* Action item:
Would you print out all of the data exactly and keep the pictures out of it?

* The data:

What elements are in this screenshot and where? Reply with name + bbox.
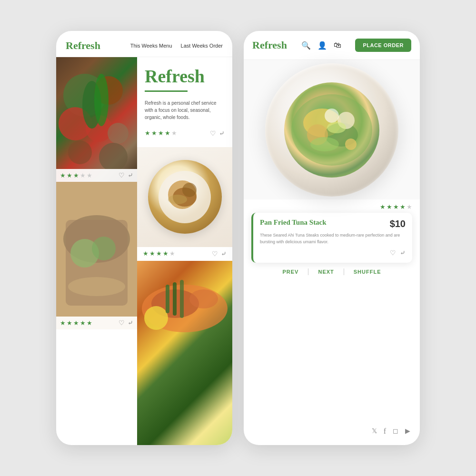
instagram-icon[interactable]: ◻: [393, 427, 398, 436]
svg-rect-24: [166, 285, 169, 313]
hs5: ★: [171, 129, 177, 137]
info-card-top: Pan Fried Tuna Stack $10: [260, 218, 406, 229]
d1s5: ★: [169, 250, 175, 258]
star-5: ★: [87, 172, 92, 179]
rating-row-top-image: ★ ★ ★ ★ ★ ♡ ⤶: [56, 169, 137, 182]
hs3: ★: [158, 129, 164, 137]
dish-share-icon[interactable]: ⤶: [400, 249, 406, 257]
content-top: Refresh Refresh is a personal chef servi…: [137, 57, 232, 147]
svg-point-33: [310, 137, 339, 151]
food-image-bottom: [56, 182, 137, 329]
d1s1: ★: [143, 250, 149, 258]
food-image-bottom-wrapper: ★ ★ ★ ★ ★ ♡ ⤶: [56, 182, 137, 329]
star-2: ★: [67, 172, 72, 179]
shuffle-button[interactable]: SHUFFLE: [354, 269, 381, 275]
svg-point-14: [68, 277, 125, 296]
cart-icon[interactable]: 🛍: [334, 41, 341, 50]
dish-name: Pan Fried Tuna Stack: [260, 218, 327, 227]
user-icon[interactable]: 👤: [317, 41, 327, 50]
share-icon-top[interactable]: ⤶: [128, 171, 133, 179]
share-icon-bottom[interactable]: ⤶: [128, 319, 133, 327]
rs2: ★: [387, 203, 392, 211]
salmon-svg: [137, 261, 232, 356]
facebook-icon[interactable]: f: [384, 427, 386, 436]
dish-plate-1: [148, 160, 222, 234]
svg-point-35: [327, 122, 346, 133]
svg-rect-26: [180, 280, 184, 318]
dish-heart-icon[interactable]: ♡: [390, 249, 396, 257]
salmon-image: [137, 261, 232, 445]
dish-price: $10: [390, 218, 406, 229]
svg-point-4: [108, 123, 129, 144]
nav-divider-1: [308, 268, 308, 275]
d1s4: ★: [163, 250, 169, 258]
dish-description: These Seared Ahi Tuna Steaks cooked to m…: [260, 232, 406, 245]
hero-title: Refresh: [145, 67, 225, 87]
svg-point-32: [325, 109, 339, 123]
svg-point-8: [99, 143, 128, 171]
hs4: ★: [165, 129, 170, 137]
star-3: ★: [73, 172, 79, 179]
food-image-top-wrapper: ★ ★ ★ ★ ★ ♡ ⤶: [56, 57, 137, 182]
svg-rect-25: [173, 282, 177, 316]
salad-svg: [284, 82, 379, 178]
svg-point-7: [68, 140, 92, 164]
dish-info-card: Pan Fried Tuna Stack $10 These Seared Ah…: [251, 213, 412, 263]
d1s2: ★: [149, 250, 155, 258]
hero-stars: ★ ★ ★ ★ ★: [145, 129, 177, 137]
star-b1: ★: [60, 319, 66, 327]
left-header: Refresh This Weeks Menu Last Weeks Order: [56, 31, 232, 57]
main-dish-area: [244, 60, 420, 199]
nav-this-week[interactable]: This Weeks Menu: [130, 43, 172, 49]
phone-left: Refresh This Weeks Menu Last Weeks Order: [56, 31, 232, 445]
next-button[interactable]: NEXT: [318, 269, 334, 275]
rs3: ★: [393, 203, 399, 211]
nav-divider-2: [344, 268, 344, 275]
svg-point-34: [345, 139, 357, 150]
right-logo: Refresh: [252, 39, 287, 51]
youtube-icon[interactable]: ▶: [405, 427, 410, 436]
food-image-top: [56, 57, 137, 182]
stars-top-image: ★ ★ ★ ★ ★: [60, 172, 92, 179]
twitter-icon[interactable]: 𝕏: [372, 427, 377, 436]
d1s3: ★: [156, 250, 162, 258]
hero-rating-row: ★ ★ ★ ★ ★ ♡ ⤶: [145, 129, 225, 138]
action-icons-bottom: ♡ ⤶: [119, 319, 133, 327]
heart-icon-top[interactable]: ♡: [119, 171, 125, 179]
card-bottom-icons: ♡ ⤶: [260, 249, 406, 257]
rs1: ★: [380, 203, 386, 211]
action-icons-top: ♡ ⤶: [119, 171, 133, 179]
svg-point-6: [94, 74, 109, 126]
heart-icon-bottom[interactable]: ♡: [119, 319, 125, 327]
dish1-share[interactable]: ⤶: [221, 250, 227, 258]
svg-point-23: [189, 289, 218, 308]
nav-last-week[interactable]: Last Weeks Order: [181, 43, 223, 49]
dish1-heart[interactable]: ♡: [212, 250, 218, 258]
dish-1-svg: [151, 164, 218, 230]
hero-action-icons: ♡ ⤶: [210, 129, 225, 138]
svg-point-22: [144, 306, 168, 330]
star-b3: ★: [73, 319, 79, 327]
description-text: Refresh is a personal chef service with …: [145, 99, 225, 121]
right-dish-stars: ★ ★ ★ ★ ★: [251, 203, 412, 211]
search-icon[interactable]: 🔍: [301, 41, 311, 50]
salmon-placeholder: [137, 261, 232, 445]
star-b2: ★: [67, 319, 72, 327]
svg-point-19: [168, 195, 187, 204]
salad-decoration: [284, 82, 379, 178]
title-underline: [145, 90, 188, 92]
hs2: ★: [151, 129, 157, 137]
place-order-button[interactable]: PLACE ORDER: [355, 39, 411, 52]
svg-point-13: [92, 237, 116, 260]
social-footer: 𝕏 f ◻ ▶: [244, 420, 420, 445]
hero-share-icon[interactable]: ⤶: [219, 129, 225, 138]
prev-button[interactable]: PREV: [282, 269, 298, 275]
dish1-stars: ★ ★ ★ ★ ★: [143, 250, 175, 258]
right-header: Refresh 🔍 👤 🛍 PLACE ORDER: [244, 31, 420, 60]
dish-image-1: [137, 147, 232, 247]
hero-heart-icon[interactable]: ♡: [210, 129, 216, 138]
star-1: ★: [60, 172, 66, 179]
food-images-column: ★ ★ ★ ★ ★ ♡ ⤶: [56, 57, 137, 445]
star-b4: ★: [80, 319, 86, 327]
rating-row-dish1: ★ ★ ★ ★ ★ ♡ ⤶: [137, 247, 232, 261]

* Solved problem:
What elements are in this screenshot and where? Reply with name + bbox.
instagram-icon[interactable]: ◻: [393, 427, 398, 436]
svg-rect-24: [166, 285, 169, 313]
hs5: ★: [171, 129, 177, 137]
info-card-top: Pan Fried Tuna Stack $10: [260, 218, 406, 229]
d1s5: ★: [169, 250, 175, 258]
star-5: ★: [87, 172, 92, 179]
rating-row-top-image: ★ ★ ★ ★ ★ ♡ ⤶: [56, 169, 137, 182]
hs3: ★: [158, 129, 164, 137]
dish-share-icon[interactable]: ⤶: [400, 249, 406, 257]
content-top: Refresh Refresh is a personal chef servi…: [137, 57, 232, 147]
svg-point-33: [310, 137, 339, 151]
food-image-bottom: [56, 182, 137, 329]
d1s1: ★: [143, 250, 149, 258]
food-image-bottom-wrapper: ★ ★ ★ ★ ★ ♡ ⤶: [56, 182, 137, 329]
star-2: ★: [67, 172, 72, 179]
shuffle-button[interactable]: SHUFFLE: [354, 269, 381, 275]
svg-point-14: [68, 277, 125, 296]
cart-icon[interactable]: 🛍: [334, 41, 341, 50]
dish-name: Pan Fried Tuna Stack: [260, 218, 327, 227]
user-icon[interactable]: 👤: [317, 41, 327, 50]
share-icon-top[interactable]: ⤶: [128, 171, 133, 179]
share-icon-bottom[interactable]: ⤶: [128, 319, 133, 327]
rs2: ★: [387, 203, 392, 211]
salmon-svg: [137, 261, 232, 356]
facebook-icon[interactable]: f: [384, 427, 386, 436]
dish-plate-1: [148, 160, 222, 234]
svg-point-35: [327, 122, 346, 133]
svg-rect-26: [180, 280, 184, 318]
dish-heart-icon[interactable]: ♡: [390, 249, 396, 257]
salmon-image: [137, 261, 232, 445]
dish-price: $10: [390, 218, 406, 229]
svg-point-4: [108, 123, 129, 144]
nav-divider-1: [308, 268, 308, 275]
d1s4: ★: [163, 250, 169, 258]
dish-description: These Seared Ahi Tuna Steaks cooked to m…: [260, 232, 406, 245]
hero-title: Refresh: [145, 67, 225, 87]
svg-point-32: [325, 109, 339, 123]
svg-point-8: [99, 143, 128, 171]
hs4: ★: [165, 129, 170, 137]
star-3: ★: [73, 172, 79, 179]
food-image-top-wrapper: ★ ★ ★ ★ ★ ♡ ⤶: [56, 57, 137, 182]
svg-rect-25: [173, 282, 177, 316]
salad-svg: [284, 82, 379, 178]
svg-point-7: [68, 140, 92, 164]
dish-info-card: Pan Fried Tuna Stack $10 These Seared Ah…: [251, 213, 412, 263]
d1s2: ★: [149, 250, 155, 258]
hero-stars: ★ ★ ★ ★ ★: [145, 129, 177, 137]
star-b1: ★: [60, 319, 66, 327]
left-header: Refresh This Weeks Menu Last Weeks Order: [56, 31, 232, 57]
main-dish-area: [244, 60, 420, 199]
nav-this-week[interactable]: This Weeks Menu: [130, 43, 172, 49]
phone-left: Refresh This Weeks Menu Last Weeks Order: [56, 31, 232, 445]
next-button[interactable]: NEXT: [318, 269, 334, 275]
rs3: ★: [393, 203, 399, 211]
nav-divider-2: [344, 268, 344, 275]
svg-point-34: [345, 139, 357, 150]
right-logo: Refresh: [252, 39, 287, 51]
youtube-icon[interactable]: ▶: [405, 427, 410, 436]
food-image-top: [56, 57, 137, 182]
stars-top-image: ★ ★ ★ ★ ★: [60, 172, 92, 179]
twitter-icon[interactable]: 𝕏: [372, 427, 377, 436]
d1s3: ★: [156, 250, 162, 258]
hero-rating-row: ★ ★ ★ ★ ★ ♡ ⤶: [145, 129, 225, 138]
action-icons-bottom: ♡ ⤶: [119, 319, 133, 327]
heart-icon-top[interactable]: ♡: [119, 171, 125, 179]
card-bottom-icons: ♡ ⤶: [260, 249, 406, 257]
rs1: ★: [380, 203, 386, 211]
action-icons-top: ♡ ⤶: [119, 171, 133, 179]
svg-point-6: [94, 74, 109, 126]
heart-icon-bottom[interactable]: ♡: [119, 319, 125, 327]
dish1-share[interactable]: ⤶: [221, 250, 227, 258]
svg-point-23: [189, 289, 218, 308]
nav-last-week[interactable]: Last Weeks Order: [181, 43, 223, 49]
dish1-heart[interactable]: ♡: [212, 250, 218, 258]
dish-1-svg: [151, 164, 218, 230]
hero-action-icons: ♡ ⤶: [210, 129, 225, 138]
svg-point-22: [144, 306, 168, 330]
star-b3: ★: [73, 319, 79, 327]
description-text: Refresh is a personal chef service with …: [145, 99, 225, 121]
right-dish-stars: ★ ★ ★ ★ ★: [251, 203, 412, 211]
search-icon[interactable]: 🔍: [301, 41, 311, 50]
salmon-placeholder: [137, 261, 232, 445]
star-b2: ★: [67, 319, 72, 327]
svg-point-19: [168, 195, 187, 204]
salad-decoration: [284, 82, 379, 178]
title-underline: [145, 90, 188, 92]
hs2: ★: [151, 129, 157, 137]
place-order-button[interactable]: PLACE ORDER: [355, 39, 411, 52]
svg-point-13: [92, 237, 116, 260]
social-footer: 𝕏 f ◻ ▶: [244, 420, 420, 445]
hero-share-icon[interactable]: ⤶: [219, 129, 225, 138]
prev-button[interactable]: PREV: [282, 269, 298, 275]
dish1-stars: ★ ★ ★ ★ ★: [143, 250, 175, 258]
right-header: Refresh 🔍 👤 🛍 PLACE ORDER: [244, 31, 420, 60]
dish-image-1: [137, 147, 232, 247]
hero-heart-icon[interactable]: ♡: [210, 129, 216, 138]
star-1: ★: [60, 172, 66, 179]
food-images-column: ★ ★ ★ ★ ★ ♡ ⤶: [56, 57, 137, 445]
star-b4: ★: [80, 319, 86, 327]
rating-row-dish1: ★ ★ ★ ★ ★ ♡ ⤶: [137, 247, 232, 261]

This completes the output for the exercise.